Doctorow then turned his attention to Google Books Search, focusing on the contentious issue of whether making copies for the purposes of indexing is unlawful. If enacted, every search engine will be breaking the law, and this would effectively break the web. Copying is just about as difficult today as it’s ever going to be, as a combination of capacious hardware and usable networks means that copying (which was technically a lot more difficult at the time when copyright laws were originally formulated) is going to get easier and easier.
He outlined a number of scenarios to illustrate our dependence on the web. The idea of trying to do my job without the internet certainly chimed with me. I’d struggle without RSS and Delicious, let alone Google. If we’re not careful, then, all these activities will find themselves regulated under copyright legislation, because almost every online activity involves copying in some way.
In the UK, the Gowers Review of Intellectual Property, authored, unusually, by an economist rather than representative from the entertainment or publishing industry, pointed out that copyright doesn’t actually deliver much in terms of economic value. Copyright protection won’t encourage dead artists to produce more work anytime soon.
Doctorow argued that information is a means to an end – it’s about helping people to do interesting things with information, rather than making information an endlessly tradable commodity per se. And with the dramatically lower costs of coordination brought about by the network, it is actually information technology that is the engine, so cutting off the use of IT will be far more economically damaging than cutting off the privileges of the entertainments industry.

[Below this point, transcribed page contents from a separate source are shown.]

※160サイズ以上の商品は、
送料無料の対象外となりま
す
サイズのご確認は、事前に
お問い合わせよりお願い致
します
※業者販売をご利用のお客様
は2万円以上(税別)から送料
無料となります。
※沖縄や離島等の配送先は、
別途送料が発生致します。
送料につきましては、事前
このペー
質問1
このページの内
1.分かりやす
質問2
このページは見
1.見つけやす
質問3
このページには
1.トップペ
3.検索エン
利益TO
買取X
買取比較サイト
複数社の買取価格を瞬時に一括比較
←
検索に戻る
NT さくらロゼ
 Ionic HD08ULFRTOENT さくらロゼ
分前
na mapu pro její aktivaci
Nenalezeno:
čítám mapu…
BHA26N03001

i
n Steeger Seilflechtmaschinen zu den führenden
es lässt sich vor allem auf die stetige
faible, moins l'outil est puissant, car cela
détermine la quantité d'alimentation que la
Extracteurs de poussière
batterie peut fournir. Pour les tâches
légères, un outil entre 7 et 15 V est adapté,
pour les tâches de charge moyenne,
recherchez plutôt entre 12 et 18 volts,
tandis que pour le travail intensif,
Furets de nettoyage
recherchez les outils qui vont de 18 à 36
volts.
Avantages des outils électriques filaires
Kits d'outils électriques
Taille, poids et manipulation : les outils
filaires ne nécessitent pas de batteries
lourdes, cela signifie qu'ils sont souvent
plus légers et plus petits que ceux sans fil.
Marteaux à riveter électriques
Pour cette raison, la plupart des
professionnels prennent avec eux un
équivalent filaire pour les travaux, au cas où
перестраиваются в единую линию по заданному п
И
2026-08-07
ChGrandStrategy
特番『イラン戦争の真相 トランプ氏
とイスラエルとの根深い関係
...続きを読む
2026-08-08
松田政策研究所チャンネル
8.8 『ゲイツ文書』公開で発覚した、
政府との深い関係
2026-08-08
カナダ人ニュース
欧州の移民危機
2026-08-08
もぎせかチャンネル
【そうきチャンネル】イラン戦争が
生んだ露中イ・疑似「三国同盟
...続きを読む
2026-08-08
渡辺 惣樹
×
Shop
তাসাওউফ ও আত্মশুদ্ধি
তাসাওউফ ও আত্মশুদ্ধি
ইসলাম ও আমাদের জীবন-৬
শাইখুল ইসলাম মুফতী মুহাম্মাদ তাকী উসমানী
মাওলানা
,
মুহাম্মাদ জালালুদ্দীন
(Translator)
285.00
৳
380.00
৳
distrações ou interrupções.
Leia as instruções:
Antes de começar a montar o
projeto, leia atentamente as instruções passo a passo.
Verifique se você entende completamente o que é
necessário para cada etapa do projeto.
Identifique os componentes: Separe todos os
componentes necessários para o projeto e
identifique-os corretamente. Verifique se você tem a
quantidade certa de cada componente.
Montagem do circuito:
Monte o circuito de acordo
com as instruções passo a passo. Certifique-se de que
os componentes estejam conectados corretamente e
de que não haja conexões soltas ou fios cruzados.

He also drew our attention to ACTA – the anti-counterfeiting trade agreement, currently being hammered out in secret. Four key elements of ACTA are:
- The three-strike rule. This has just been passed in France, and is under consideration in the UK. It means that anyone who is accused (as opposed to convicted, which apparently is too expensive to implement!) three times of copyright infringement, then your ISP will cut off your access to the internet. All the benefits of the internet become subject to the capriciousness of the entertainment and publishing industries, Doctorow argued.
- Criminal sanctions for non-commercial infringements so your children are liable to gaol time if caught trading files
- Proposals to wire tap the whole of the internet to detect copyright infringement
- Searching at borders of hard drives including archiving of private information.

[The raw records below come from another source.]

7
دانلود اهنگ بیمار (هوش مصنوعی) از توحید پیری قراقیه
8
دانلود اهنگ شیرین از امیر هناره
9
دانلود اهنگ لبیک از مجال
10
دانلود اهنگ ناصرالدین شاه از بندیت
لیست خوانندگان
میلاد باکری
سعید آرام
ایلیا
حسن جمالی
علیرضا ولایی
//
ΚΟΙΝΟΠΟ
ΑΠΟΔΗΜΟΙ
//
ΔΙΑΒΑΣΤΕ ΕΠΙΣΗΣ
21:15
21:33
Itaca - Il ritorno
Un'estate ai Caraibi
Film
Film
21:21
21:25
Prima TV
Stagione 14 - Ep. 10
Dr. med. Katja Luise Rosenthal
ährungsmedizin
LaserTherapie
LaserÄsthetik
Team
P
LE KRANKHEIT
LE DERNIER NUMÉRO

To say the least this is heavy-handed, removing any vestiges of a right to privacy or to a fair trial, and there’s no reason to believe that this will stop infringers who use sophisticated mechanisms to avoid detection. American NGOs have apparently requested details of the treaty, under the Freedom of Information act, but the Obama administration has refused, saying it’s a matter of national security.
Depressing stuff. But like many people, I was heartened by developments in the UK this week, when pressure in the blogosphere and on Twitter effectively broke a super-injunction served on the Guardian preventing any reporting about a Parliamentary question concerning the actions of oil traders, Trafigura. Society gets the freedom(s) it deserves, and there is more scope for disruption than we often realise.